Campagne

Il est vrai que le climat de populisme bigot dans lequel baigne le pays s’y prête. C’est même devenu pour des responsables en mal de rédemption, un motif de gloire d’exhiber, comme un trophée de guerre, un acte contre ces établissements “résiduels” où l’on continue à servir des boissons alcoolisées.

Les restaurants de La Madrague ont été, samedi dernier, la cible d’une descente punitive en règle, de la part d’un groupe d’habitants, à la suite d’une rixe nocturne qui s’est achevée, hélas, par la mort d’un citoyen. Ce drame malheureux est absolument déplorable. Mais, ce qui l’est autant, c’est le fait que cette mort serve de prétexte pour une campagne aux relents intégristes contre ces établissements, dont les propriétaires, faut-il bien le souligner au passage, ne sont pas responsables de l’ordre sur la voie publique.

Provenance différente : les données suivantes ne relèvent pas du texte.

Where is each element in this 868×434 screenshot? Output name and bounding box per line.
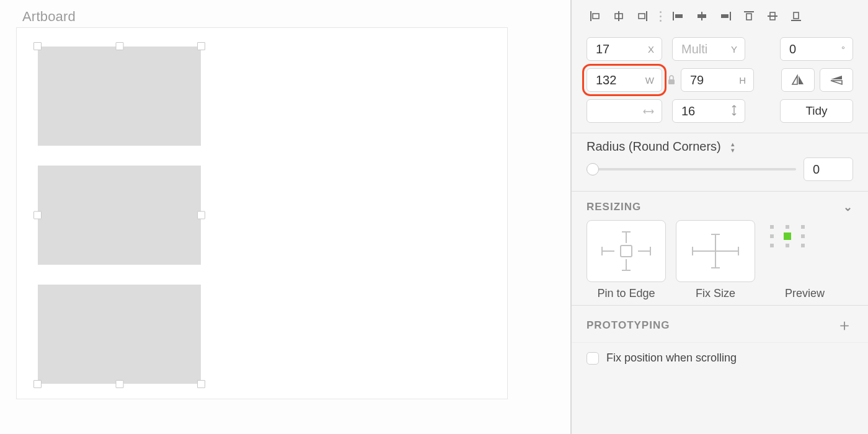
transform-section: X Y ° W [572,31,868,133]
svg-rect-7 [675,14,683,18]
flip-vertical-button[interactable] [820,68,853,92]
svg-rect-17 [794,12,799,19]
svg-rect-16 [791,20,801,21]
alignment-toolbar [572,0,868,31]
vspacing-input[interactable] [680,104,727,119]
svg-rect-27 [621,246,632,257]
fix-position-label: Fix position when scrolling [606,352,737,365]
x-input[interactable] [595,42,644,57]
fix-label: Fix Size [696,287,735,300]
selected-layer[interactable] [38,46,201,146]
tidy-label: Tidy [805,104,827,118]
y-input[interactable] [680,42,727,57]
height-field[interactable]: H [681,68,754,92]
align-left-icon[interactable] [587,7,604,25]
radius-stepper-icon[interactable]: ▴▾ [731,141,735,153]
resize-handle-bot-mid[interactable] [115,380,123,388]
chevron-down-icon: ⌄ [843,200,853,214]
selection-group[interactable] [38,46,201,384]
rotation-input[interactable] [788,42,838,57]
svg-rect-0 [590,11,591,21]
artboard-label[interactable]: Artboard [22,9,76,25]
pin-label: Pin to Edge [597,287,655,300]
svg-rect-9 [701,12,702,20]
fix-position-checkbox[interactable] [587,352,599,365]
radius-section: Radius (Round Corners) ▴▾ [572,133,868,192]
radius-slider[interactable] [587,163,796,175]
height-suffix: H [739,75,746,86]
height-input[interactable] [689,73,735,88]
plus-icon[interactable]: ＋ [836,314,853,336]
align-hcenter-icon[interactable] [610,7,627,25]
align-right-icon[interactable] [634,7,651,25]
distribute-hcenter-icon[interactable] [693,7,711,25]
width-input[interactable] [595,73,642,88]
svg-rect-11 [721,14,728,18]
resize-handle-top-right[interactable] [197,42,205,50]
distribute-left-icon[interactable] [670,7,687,25]
artboard[interactable] [16,27,508,399]
rotation-suffix: ° [841,44,845,55]
pin-to-edge-button[interactable] [587,220,666,282]
resize-handle-top-left[interactable] [33,42,42,50]
svg-rect-10 [730,12,731,20]
preview-label: Preview [785,287,825,300]
svg-rect-12 [744,11,754,12]
svg-rect-1 [593,14,599,19]
resize-handle-mid-right[interactable] [197,211,205,219]
width-suffix: W [645,75,654,86]
resizing-title: RESIZING [587,201,641,213]
y-suffix: Y [731,44,737,55]
vspacing-field[interactable] [672,99,745,123]
fix-position-row[interactable]: Fix position when scrolling [572,343,868,373]
x-suffix: X [648,44,654,55]
resizing-preview [765,220,844,282]
x-field[interactable]: X [587,37,662,61]
selected-layer[interactable] [38,285,201,384]
align-top-icon[interactable] [740,7,758,25]
align-vcenter-icon[interactable] [764,7,781,25]
prototyping-header[interactable]: PROTOTYPING ＋ [572,306,868,342]
resize-handle-bot-right[interactable] [197,380,205,388]
svg-rect-13 [746,14,751,20]
resizing-controls: Pin to Edge Fix Size [572,220,868,305]
radius-input[interactable] [812,162,845,177]
resizing-header[interactable]: RESIZING ⌄ [572,192,868,220]
toolbar-divider [658,7,662,25]
svg-rect-3 [618,11,619,21]
y-field[interactable]: Y [672,37,745,61]
rotation-field[interactable]: ° [780,37,853,61]
svg-rect-6 [673,12,674,20]
svg-rect-5 [639,14,645,19]
canvas[interactable]: Artboard [0,0,570,434]
radius-field[interactable] [804,157,853,181]
align-bottom-icon[interactable] [787,7,805,25]
distribute-right-icon[interactable] [717,7,734,25]
width-field[interactable]: W [587,68,662,92]
inspector-panel: X Y ° W [570,0,868,434]
lock-aspect-icon[interactable] [667,75,676,85]
tidy-button[interactable]: Tidy [780,99,853,123]
svg-rect-15 [768,16,777,17]
hspacing-icon [643,106,654,117]
resize-handle-top-mid[interactable] [115,42,123,50]
resize-handle-mid-left[interactable] [33,211,42,219]
hspacing-field[interactable] [587,99,662,123]
flip-horizontal-button[interactable] [781,68,815,92]
fix-size-button[interactable] [676,220,755,282]
resize-handle-bot-left[interactable] [33,380,42,388]
radius-label: Radius (Round Corners) [587,140,721,154]
svg-rect-4 [646,11,647,21]
prototyping-title: PROTOTYPING [587,319,670,332]
selected-layer[interactable] [38,166,201,265]
vspacing-icon [731,105,737,118]
svg-rect-18 [668,79,675,84]
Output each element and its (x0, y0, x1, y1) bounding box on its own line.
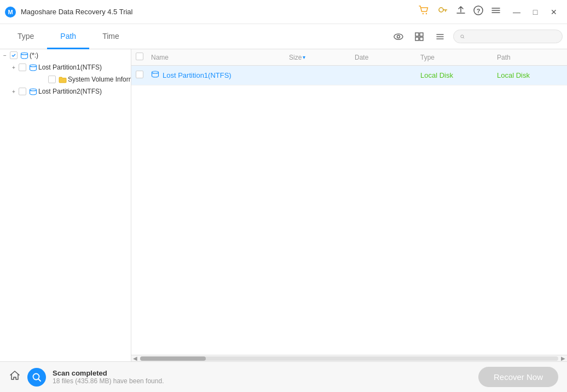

Dans la foulée de cette campagne, une marche est annoncée sur les lieux, juste après la prière de vendredi. L’objectif de ceux qui sont derrière est clair : mettre la pression sur les autorités locales et les amener à prendre des arrêtés de fermeture. La question est de savoir si ces autorités vont céder. Il est vrai que le climat de populisme bigot dans lequel baigne le pays s’y prête. C’est même devenu pour des responsables en mal de rédemption, un motif de gloire d’exhiber, comme un trophée de guerre, un acte contre ces établissements “résiduels” où l’on continue à servir des boissons alcoolisées. Et dire qu’on veut faire du tourisme la future locomotive de notre économie post-pétrole !
Ces mêmes responsables et ces mêmes citoyens, qui font aujourd’hui preuve de tant de zèle, restent pourtant de marbre face aux proportions sidérantes que prend la drogue : elle circule à ciel ouvert dans les écoles, les lieux publics, à proximité des mosquées. Pendant le mois de Ramadhan, de la viande d’âne transformée a été commercialisée. Cet acte criminel n’avait pas soulevé de vagues particulières. Des “chinoiseries” de toutes sortes envahissent aujourd’hui nos marchés, dans une quasi-indifférence, alors que tout le monde est parfaitement conscient des risques qu’elles représentent pour la santé publique.
C’est dire que les motifs mis en avant pour justifier la campagne contre les débits de boissons ne tiennent pas la route, car il s’agit bien d’une inquisition. Pour ceux qui ont peut-être vite oublié, rappelons l’annulation dans les années quatre-vingt-dix du concert que devait animer Lynda de Susa à la salle Atlas. On connaît la suite après.